2.4 KB · updated 2026-07-06 · md

paper.md

examples/demo-corpus/data/research/papers/arxiv-2311-04400/paper.md

LRM: Large Reconstruction Model for Single Image to 3D

Hong et al. propose the Large Reconstruction Model (LRM), the first attempt to apply foundation-model scaling laws directly to single-image 3D reconstruction. Where contemporaneous ImageTo3D systems either depended on slow ScoreDistillation optimisation or were trained per-category on small sets like ShapeNet, LRM treats reconstruction as a feed-forward learning problem: a single forward pass of a 500-million-parameter Transformer maps the input image to the parameters of a NeRF-style RadianceField.
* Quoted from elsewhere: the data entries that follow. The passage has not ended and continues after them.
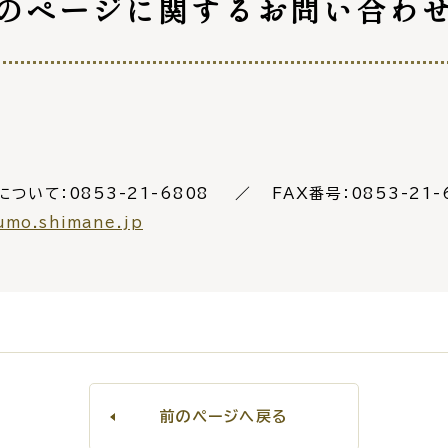
のページに関する
お問い合わ
について：0853-21-6808
FAX番号：0853-21-
umo.shimane.jp
前のページへ戻る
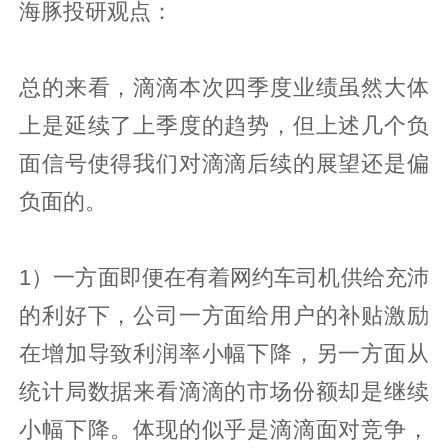
海豚投研观点：
总的来看，滴滴本次四季度业绩虽然大体
上是延续了上季度的趋势，但上述几个负
面信号使得我们对滴滴后续的展望还是偏
负面的。
1）一方面即便在有着网约车司机供给充沛
的利好下，公司一方面给用户的补贴激励
在增加导致利润率小幅下降，另一方面从
统计局数据来看滴滴的市场份额却是继续
小幅下降。体现的似乎是滴滴面对竞争，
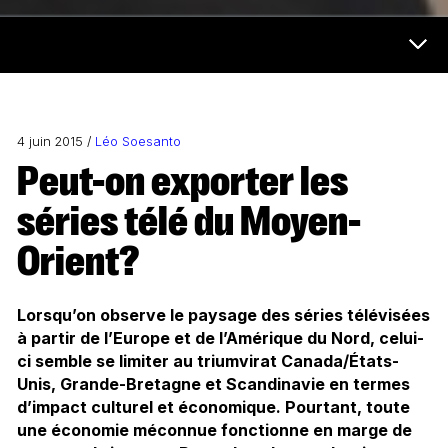
Futur et médias Menu
4 juin 2015 /
Léo Soesanto
Peut-on exporter les
séries télé du Moyen-
Orient?
Lorsqu’on observe le paysage des séries télévisées
à partir de l’Europe et de l’Amérique du Nord, celui-
ci semble se limiter au triumvirat Canada/États-
Unis, Grande-Bretagne et Scandinavie en termes
d’impact culturel et économique. Pourtant, toute
une économie méconnue fonctionne en marge de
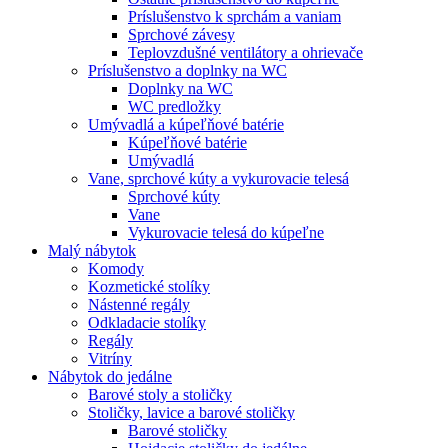
Príslušenstvo k sprchám a vaniam
Sprchové závesy
Teplovzdušné ventilátory a ohrievače
Príslušenstvo a doplnky na WC
Doplnky na WC
WC predložky
Umývadlá a kúpeľňové batérie
Kúpeľňové batérie
Umývadlá
Vane, sprchové kúty a vykurovacie telesá
Sprchové kúty
Vane
Vykurovacie telesá do kúpeľne
Malý nábytok
Komody
Kozmetické stolíky
Nástenné regály
Odkladacie stolíky
Regály
Vitríny
Nábytok do jedálne
Barové stoly a stoličky
Stoličky, lavice a barové stoličky
Barové stoličky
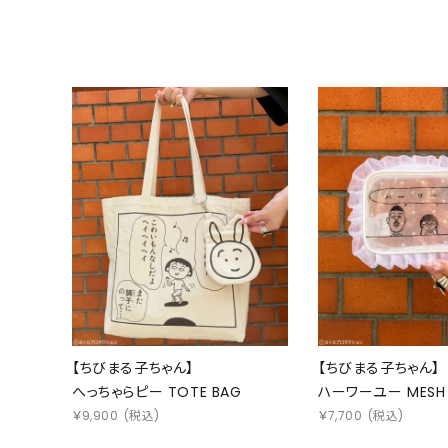
【ちびまる子ちゃん】
【ちびまる子ちゃん】
へっちゃらピー TOTE BAG
ハーワーユー MESH
￥
9,900
(税込)
￥
7,700
(税込)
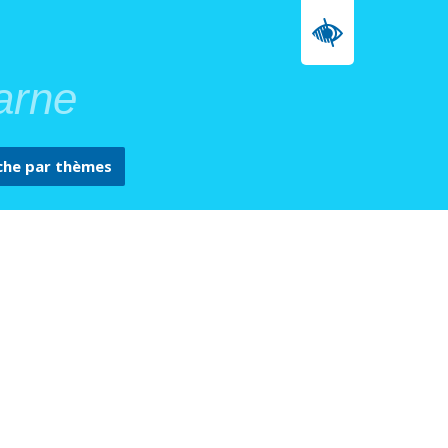
arne
che par
thèmes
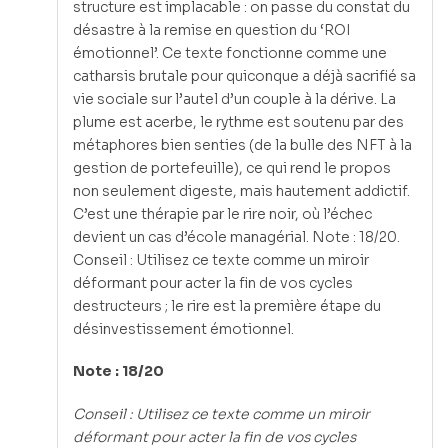
structure est implacable : on passe du constat du
désastre à la remise en question du ‘ROI
émotionnel’. Ce texte fonctionne comme une
catharsis brutale pour quiconque a déjà sacrifié sa
vie sociale sur l’autel d’un couple à la dérive. La
plume est acerbe, le rythme est soutenu par des
métaphores bien senties (de la bulle des NFT à la
gestion de portefeuille), ce qui rend le propos
non seulement digeste, mais hautement addictif.
C’est une thérapie par le rire noir, où l’échec
devient un cas d’école managérial. Note : 18/20.
Conseil : Utilisez ce texte comme un miroir
déformant pour acter la fin de vos cycles
destructeurs ; le rire est la première étape du
désinvestissement émotionnel.
Note : 18/20
Conseil : Utilisez ce texte comme un miroir
déformant pour acter la fin de vos cycles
The architecture takes encoder features from the input image and uses a deep cross-attention TransformerArchitecture to predict a triplane representation that parameterises the output radiance field. The model is trained end-to-end against multi-view supervision on roughly one million objects, combining synthetic renders from Objaverse with real captures from MVImgNet. The breadth of the training corpus and the model capacity together give the network strong generalisation to in-the-wild images, including those produced by 2D generative models, well beyond the closed-vocabulary behaviour of earlier category-specific reconstructors.

Inference takes about five seconds per object — orders of magnitude faster than per-instance SDS pipelines such as Magic123 and DreamFusion — while still producing meshes detailed enough for downstream use. The LRM architecture has become a foundation for a family of feed-forward generators: Instant3D feeds it the four-view output of a multi-view diffusion model, TripoSR rebuilds it with improved data and training, and LGM swaps the implicit radiance field for a multi-view Gaussian representation. The paper is widely credited with shifting 3D reconstruction research from per-scene optimisation to amortised inference.